▶ _WHAT THE TASK ASKS_:
The full text of the records below, minus any pictures, should be given back word for word.

▶ _RECORDS SHOWN_:
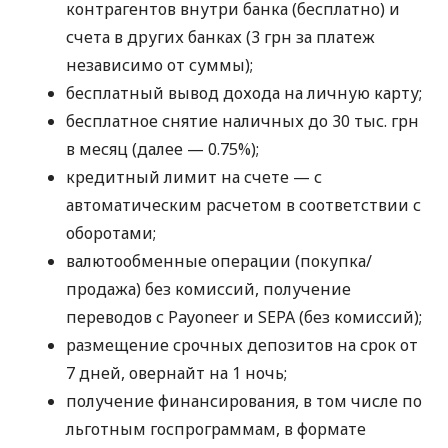
контрагентов внутри банка (бесплатно) и
счета в других банках (3 грн за платеж
независимо от суммы);
бесплатный вывод дохода на личную карту;
бесплатное снятие наличных до 30 тыс. грн
в месяц (далее — 0.75%);
кредитный лимит на счете — с
автоматическим расчетом в соответствии с
оборотами;
валютообменные операции (покупка/
продажа) без комиссий, получение
переводов с Payoneer и SEPA (без комиссий);
размещение срочных депозитов на срок от
7 дней, овернайт на 1 ночь;
получение финансирования, в том числе по
льготным госпрограммам, в формате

▶ _RESULT OF THE EXERCISE_:
контрагентов внутри банка (бесплатно) и
счета в других банках (3 грн за платеж
независимо от суммы);
бесплатный вывод дохода на личную карту;
бесплатное снятие наличных до 30 тыс. грн
в месяц (далее — 0.75%);
кредитный лимит на счете — с
автоматическим расчетом в соответствии с
оборотами;
валютообменные операции (покупка/
продажа) без комиссий, получение
переводов с Payoneer и SEPA (без комиссий);
размещение срочных депозитов на срок от
7 дней, овернайт на 1 ночь;
получение финансирования, в том числе по
льготным госпрограммам, в формате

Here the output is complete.